> [WORK REQUIRED]: Leaving out every picture, output the records below exactly as they are.

> [ENTRIES SUPPLIED]:
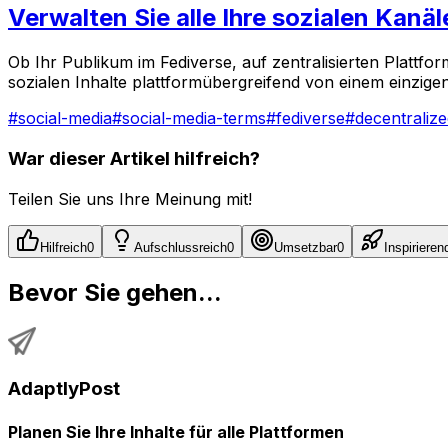
Verwalten Sie alle Ihre sozialen Kanä
Ob Ihr Publikum im Fediverse, auf zentralisierten Plattfor
sozialen Inhalte plattformübergreifend von einem einzig
#
social-media
#
social-media-terms
#
fediverse
#
decentralize
War dieser Artikel hilfreich?
Teilen Sie uns Ihre Meinung mit!
Hilfreich
0
Aufschlussreich
0
Umsetzbar
0
Inspirieren
Bevor Sie gehen...
AdaptlyPost
Planen Sie Ihre Inhalte für alle Plattformen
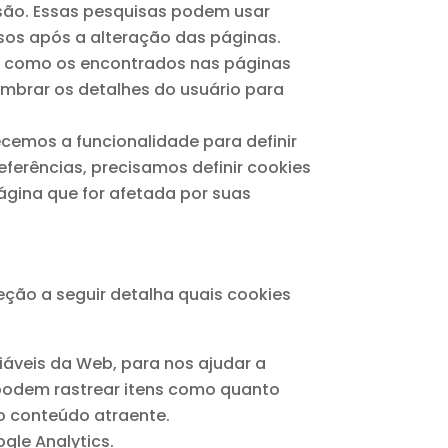
isão. Essas pesquisas podem usar
sos após a alteração das páginas.
o como os encontrados nas páginas
embrar os detalhes do usuário para
ecemos a funcionalidade para definir
ferências, precisamos definir cookies
gina que for afetada por suas
eção a seguir detalha quais cookies
áveis ​​da Web, para nos ajudar a
podem rastrear itens como quanto
o conteúdo atraente.
gle Analytics.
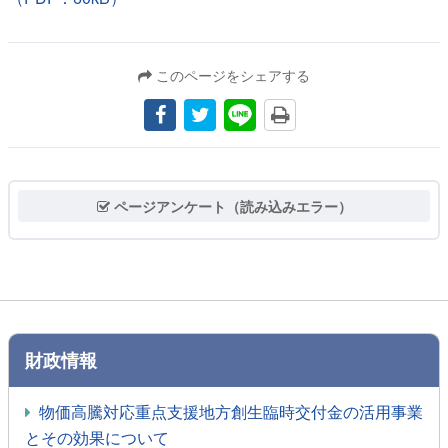
このページをシェアする
ページアンケート（読み込みエラー）
財政情報
物価高騰対応重点支援地方創生臨時交付金の活用事業
とその効果について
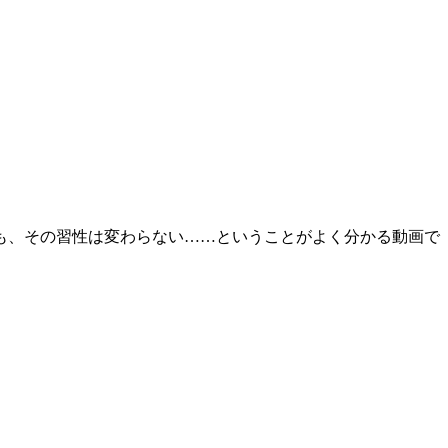
も、その習性は変わらない……ということがよく分かる動画で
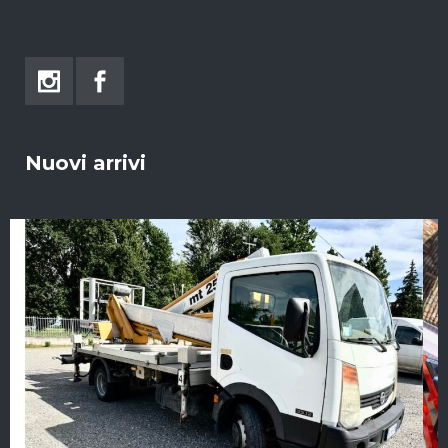
Nuovi arrivi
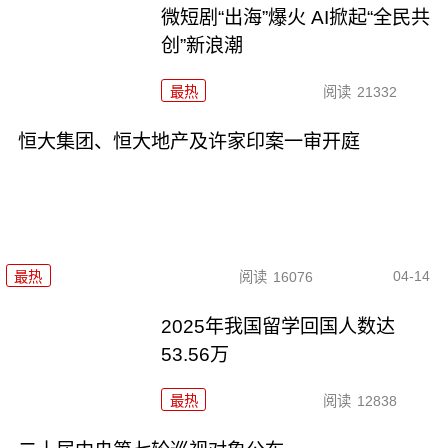
微短剧“出海”爆火 AI掀起“全民共
创”新浪潮
最热
阅读
21332
恒大集团、恒大地产及许家印案一审开庭
04-14
最热
阅读
16076
2025年我国留学回国人数达
53.56万
最热
阅读
12838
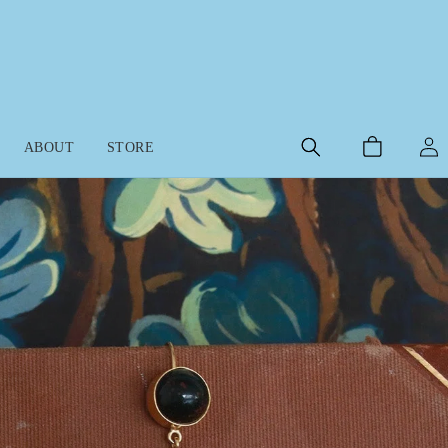
ロ
カ
グ
ABOUT
STORE
ー
イ
ト
ン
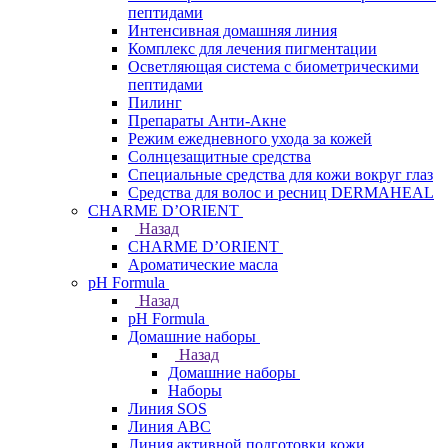
пептидами
Интенсивная домашняя линия
Комплекс для лечения пигментации
Осветляющая система с биометрическими
пептидами
Пилинг
Препараты Анти-Акне
Режим ежедневного ухода за кожей
Солнцезащитные средства
Специальные средства для кожи вокруг глаз
Средства для волос и ресниц DERMAHEAL
CHARME D’ORIENT
Назад
CHARME D’ORIENT
Ароматические масла
pH Formula
Назад
pH Formula
Домашние наборы
Назад
Домашние наборы
Наборы
Линия SOS
Линия АВС
Линия активной подготовки кожи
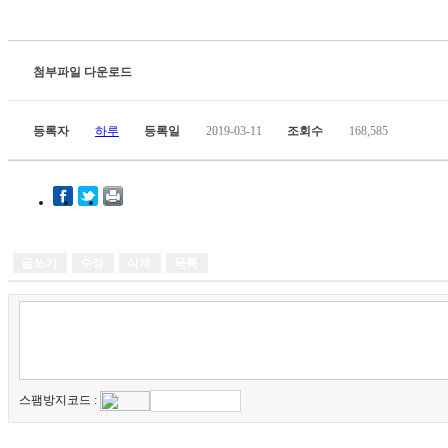
첨부파일 다운로드
등록자
하루
등록일
2019-03-11
조회수
168,585
글쓰기
수정
삭제
목록
스팸방지코드 :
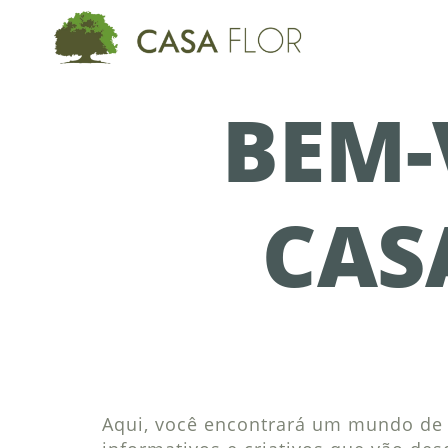
BEM-
CAS
Aqui, você encontrará um mundo de i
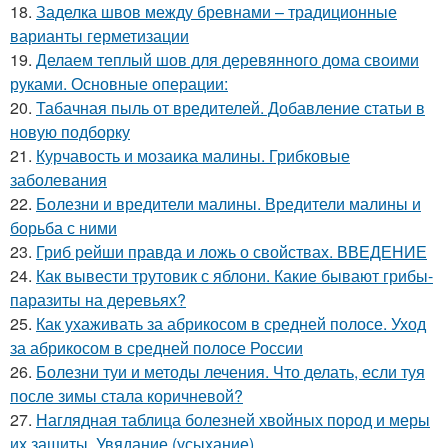
18.
Заделка швов между бревнами – традиционные
варианты герметизации
19.
Делаем теплый шов для деревянного дома своими
руками. Основные операции:
20.
Табачная пыль от вредителей. Добавление статьи в
новую подборку
21.
Курчавость и мозаика малины. Грибковые
заболевания
22.
Болезни и вредители малины. Вредители малины и
борьба с ними
23.
Гриб рейши правда и ложь о свойствах. ВВЕДЕНИЕ
24.
Как вывести трутовик с яблони. Какие бывают грибы-
паразиты на деревьях?
25.
Как ухаживать за абрикосом в средней полосе. Уход
за абрикосом в средней полосе России
26.
Болезни туи и методы лечения. Что делать, если туя
после зимы стала коричневой?
27.
Наглядная таблица болезней хвойных пород и меры
их защиты. Увядание (усыхание)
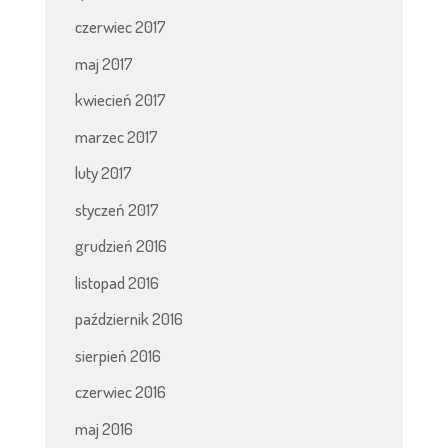
czerwiec 2017
maj 2017
kwiecień 2017
marzec 2017
luty 2017
styczeń 2017
grudzień 2016
listopad 2016
październik 2016
sierpień 2016
czerwiec 2016
maj 2016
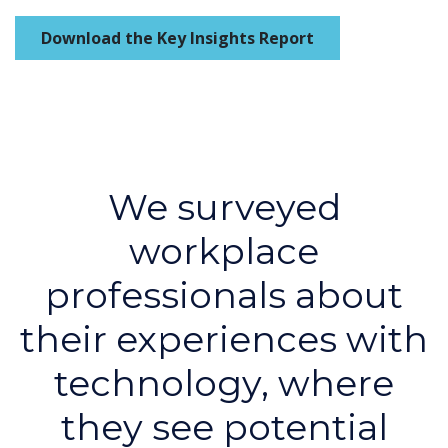
Download the Key Insights Report
We surveyed
workplace
professionals about
their experiences with
technology, where
they see potential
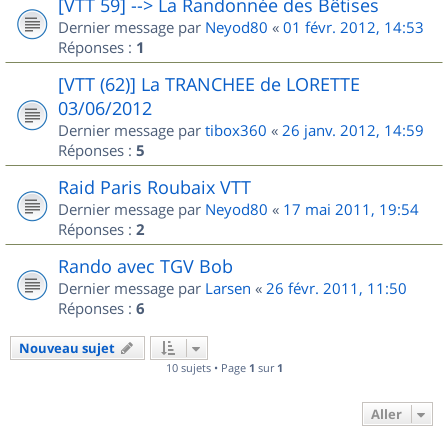
[VTT 59] --> La Randonnée des Bêtises
Dernier message par
Neyod80
«
01 févr. 2012, 14:53
Réponses :
1
[VTT (62)] La TRANCHEE de LORETTE
03/06/2012
Dernier message par
tibox360
«
26 janv. 2012, 14:59
Réponses :
5
Raid Paris Roubaix VTT
Dernier message par
Neyod80
«
17 mai 2011, 19:54
Réponses :
2
Rando avec TGV Bob
Dernier message par
Larsen
«
26 févr. 2011, 11:50
Réponses :
6
Nouveau sujet
10 sujets • Page
1
sur
1
Aller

> [RESULT OF THIS EXERCISE]:
Verwalten Sie alle Ihre sozialen Kanä
Ob Ihr Publikum im Fediverse, auf zentralisierten Plattfor
sozialen Inhalte plattformübergreifend von einem einzig
#
social-media
#
social-media-terms
#
fediverse
#
decentralize
War dieser Artikel hilfreich?
Teilen Sie uns Ihre Meinung mit!
Hilfreich
0
Aufschlussreich
0
Umsetzbar
0
Inspirieren
Bevor Sie gehen...
AdaptlyPost
Planen Sie Ihre Inhalte für alle Plattformen
isão. Essas pesquisas podem usar
sos após a alteração das páginas.
o como os encontrados nas páginas
embrar os detalhes do usuário para
ecemos a funcionalidade para definir
ferências, precisamos definir cookies
gina que for afetada por suas
eção a seguir detalha quais cookies
áveis ​​da Web, para nos ajudar a
podem rastrear itens como quanto
o conteúdo atraente.
gle Analytics.
このページをシェアする
ページアンケート（読み込みエラー）
財政情報
物価高騰対応重点支援地方創生臨時交付金の活用事業
とその効果について
も、その習性は変わらない……ということがよく分かる動画で
Nuovi arrivi
微短剧“出海”爆火 AI掀起“全民共
创”新浪潮
最热
阅读
21332
恒大集团、恒大地产及许家印案一审开庭
04-14
最热
阅读
16076
2025年我国留学回国人数达
53.56万
最热
阅读
12838
ロ
カ
グ
ABOUT
STORE
ー
イ
ト
ン
пептидами
Интенсивная домашняя линия
Комплекс для лечения пигментации
Осветляющая система с биометрическими
пептидами
Пилинг
Препараты Анти-Акне
Режим ежедневного ухода за кожей
Солнцезащитные средства
Специальные средства для кожи вокруг глаз
Средства для волос и ресниц DERMAHEAL
CHARME D’ORIENT
Назад
CHARME D’ORIENT
Ароматические масла
pH Formula
Назад
pH Formula
Домашние наборы
Назад
Домашние наборы
Наборы
Линия SOS
Линия АВС
Линия активной подготовки кожи
첨부파일 다운로드
등록자
하루
등록일
2019-03-11
조회수
168,585
글쓰기
수정
삭제
목록
스팸방지코드 :
BEM-
CAS
Aqui, você encontrará um mundo de i
18.
Заделка швов между бревнами – традиционные
варианты герметизации
19.
Делаем теплый шов для деревянного дома своими
руками. Основные операции:
20.
Табачная пыль от вредителей. Добавление статьи в
новую подборку
21.
Курчавость и мозаика малины. Грибковые
заболевания
22.
Болезни и вредители малины. Вредители малины и
борьба с ними
23.
Гриб рейши правда и ложь о свойствах. ВВЕДЕНИЕ
24.
Как вывести трутовик с яблони. Какие бывают грибы-
паразиты на деревьях?
25.
Как ухаживать за абрикосом в средней полосе. Уход
за абрикосом в средней полосе России
26.
Болезни туи и методы лечения. Что делать, если туя
после зимы стала коричневой?
27.
Наглядная таблица болезней хвойных пород и меры
их защиты. Увядание (усыхание)
czerwiec 2017
maj 2017
kwiecień 2017
marzec 2017
luty 2017
styczeń 2017
grudzień 2016
listopad 2016
październik 2016
sierpień 2016
czerwiec 2016
maj 2016
Download the Key Insights Report
We surveyed
workplace
professionals about
their experiences with
technology, where
they see potential
[VTT 59] --> La Randonnée des Bêtises
Dernier message par
Neyod80
«
01 févr. 2012, 14:53
Réponses :
1
[VTT (62)] La TRANCHEE de LORETTE
03/06/2012
Dernier message par
tibox360
«
26 janv. 2012, 14:59
Réponses :
5
Raid Paris Roubaix VTT
Dernier message par
Neyod80
«
17 mai 2011, 19:54
Réponses :
2
Rando avec TGV Bob
Dernier message par
Larsen
«
26 févr. 2011, 11:50
Réponses :
6
Nouveau sujet
10 sujets • Page
1
sur
1
Aller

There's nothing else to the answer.